The fourth problem is sprawl. To get 1 million kilowatts of electricity produced by natural gas requires about eight square miles of land. Wind requires about 30 square miles of land; so on the whole, it's just a remarkably dumb way of generating electricity.
Another bad idea that's costing us money is higher taxes. President Obama's most recent budget contains a $53 billion tax on energy producers. When you put a tax on anything, you shift the supply curve upward and to the left by the amount of the tax. However, the demand curve for oil is very inelastic, and therefore the biggest part of that tax is going to be passed on to you and me in terms of higher gasoline prices. The second very predictable thing that's going to happen is that there would be less oil and gas produced in the United States, which would make us even more dependent on foreign sources for oil.
The third thing that you would notice is that because of the downward sloping demand curve, oil companies cannot shift all of the tax onto us in terms higher gasoline prices. But ExxonMobil, ConocoPhillips, Shell, BP: None of these companies pay federal income taxes. They are corporations; they are accounting fictions. Stockholders pay taxes and guess who the stockholders of the oil companies are?
Robert J. Shapiro and Nam D. Pham have studied oil company stock ownership and found that 43% is held in mutual funds, and typically, 55 million Americans with a median income of $68,700 — not rich people — own those mutual funds; 27% of oil and natural gas company stock is owned by institutional investors, like pension plans. Another 14% is held by IRAs and personal retirement accounts, which are held by 45 million Americans.
This tax is a great tribute to the economic illiteracy of our people: They honestly think oil companies are going to pay this tax. They're not going to pay this tax, we are.

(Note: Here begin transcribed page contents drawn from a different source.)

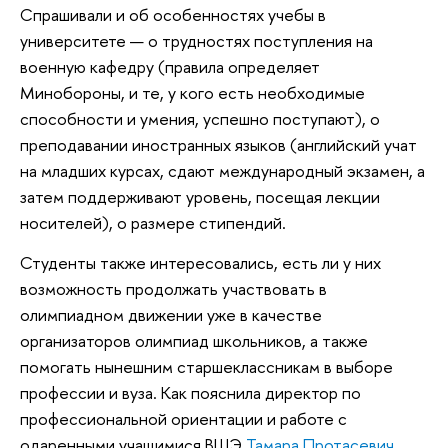
Спрашивали и об особенностях учебы в
университете — о трудностях поступления на
военную кафедру (правила определяет
Минобороны, и те, у кого есть необходимые
способности и умения, успешно поступают), о
преподавании иностранных языков (английский учат
на младших курсах, сдают международный экзамен, а
затем поддерживают уровень, посещая лекции
носителей), о размере стипендий.
Студенты также интересовались, есть ли у них
возможность продолжать участвовать в
олимпиадном движении уже в качестве
организаторов олимпиад школьников, а также
помогать нынешним старшеклассникам в выборе
профессии и вуза. Как пояснила директор по
профессиональной ориентации и работе с
одаренными учащимися ВШЭ
Тамара Протасевич
,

Here's a little parlor game. When you hear the phrase “big oil,” what is the largest independent oil company that pops into your head? Most every American says ExxonMobil, but on a list of the top 20 oil companies in the world, in descending order of reserves, ExxonMobil is number 17.
There are 16 oil companies that own more oil reserves than ExxonMobil and they are all government-run companies like Saudi Aramco, National Iranian Oil Company, Iraq National Oil Co., Kuwait Petroleum Corporation, etc. Saudi Aramco owns about 260 billion barrels of oil reserves; Exxon Mobil owns 9.2 billion. They're not even close. ExxonMobil produces just 1% of the world oil output.
So in the next couple months when gas and oil prices start going up, and Congress hauls the heads of ExxonMobil before a hearing committee and asks why they are raising prices, the real answer is that they are not. They control only a tiny percent of the world's production.
So who does control the price of oil? The price is controlled by these other 16 national oil companies, and by us. We are driving up our own costs through stupid ideas. We're not allowing people to drill where we know there is oil; we are actually growing food for fuel; and we are subsidizing wind, which we know are remarkably stupid ideas.
If we were about to run out of oil and natural gas, then we would have to start diversifying our energy sources. But we are not about to run out of oil, and we are certainly not about to run out of natural gas. We are awash in natural gas right now. Dependency on foreign sources of oil is another common defense for alternative energy, but part of the reason the United States imports more than 60% of its oil is that we don't let people drill where we know they will find oil. How much longer can we afford ideas that stupid?
Dr. Loren C. Scott is president and founder of Loren C. Scott & Associates Inc. He was on the Economics Department faculty at Louisiana State University from 1969 to 1998, where he rose through the ranks from assistant professor to the holder of the Freeport-McMoran endowed chair of economics. He is presently professor emeritus of economics at LSU.